SV Werder Bremen – FC Bayern München 1:2 (0:2)
Falls ihr es verpasst habt:
Statistisch gesehen war das Spiel bereits vor dem Anpfiff entschieden: Seit 2014 wartete Werder auf einen Treffer gegen Bayern, seit 2010 auf einen Punkt. Dennoch gab Trainer Nouri die Devise aus, sich anders zu präsentieren als noch im Hinspiel, als die Grün-Weißen mit 0:6 in München untergingen.
Beim Blick auf die Aufstellung fehlten bei Werder zwei eigentliche Stammspieler. Kapitän Clemens Fritz musste mit einer Verletzung am Nacken passen, Flügelstürmer Fin Bartels, zuletzt offensiv gefährlichster Bremer Offensivspieler, nahm mit einer Erkältung zunächst auf der Bank Platz. Die defensive Formation setzte sich so aus Moisander, Sané und Veljkovic in der Innenverteidigung zusammen, flankiert von Garcia links und Bauer rechts.

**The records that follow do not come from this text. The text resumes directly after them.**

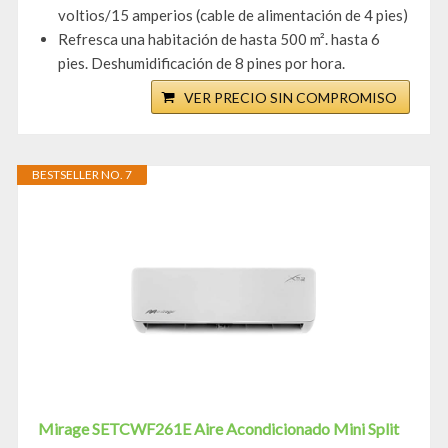
voltios/15 amperios (cable de alimentación de 4 pies)
Refresca una habitación de hasta 500 m². hasta 6
pies. Deshumidificación de 8 pines por hora.
VER PRECIO SIN COMPROMISO
BESTSELLER NO. 7
Mirage SETCWF261E Aire Acondicionado Mini Split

Im defensiven Mittelfeld rückte Delaney auf die Fritz-Position neben Junuzovic, Gnabry und Kruse flankierten Claudio Pizarro in der Sturmzentrale.
Auf Seiten der Münchner gab es im Vergleich zur Partie in Freiburg nur zwei Wechsel: Für den verletzten Vidal kam Joshua Kimmich zu seinem Comeback in der Startelf (erstmals seit Anfang Dezember), er nahm die zweite zentrale Mittelfeld-Position neben Alonso ein. Zudem durfte auf der linken Außenbahn wieder Ribery für Costa ran.
Die Bayern starteten in der vierten Minute mit einem ersten Distanz-Abschluss von Ribery in die Partie und versuchten im Anschluss daran, aus der gewohnten 4-2-3-1-Formation Druck auf das Bremer Tor zu entwickeln. Dies gelang jedoch nur mit Abstrichen, immer wieder fehlte es Genauigkeit und Inspiration im Mittelfeld. Da gleichzeitig Ribery extrem unauffällig agierte, landeten die meisten Bälle aus der Zentrale bei Robben, der in der Anfangsphase jedoch geschickt von der Werder-Verteidigung isoliert wurde.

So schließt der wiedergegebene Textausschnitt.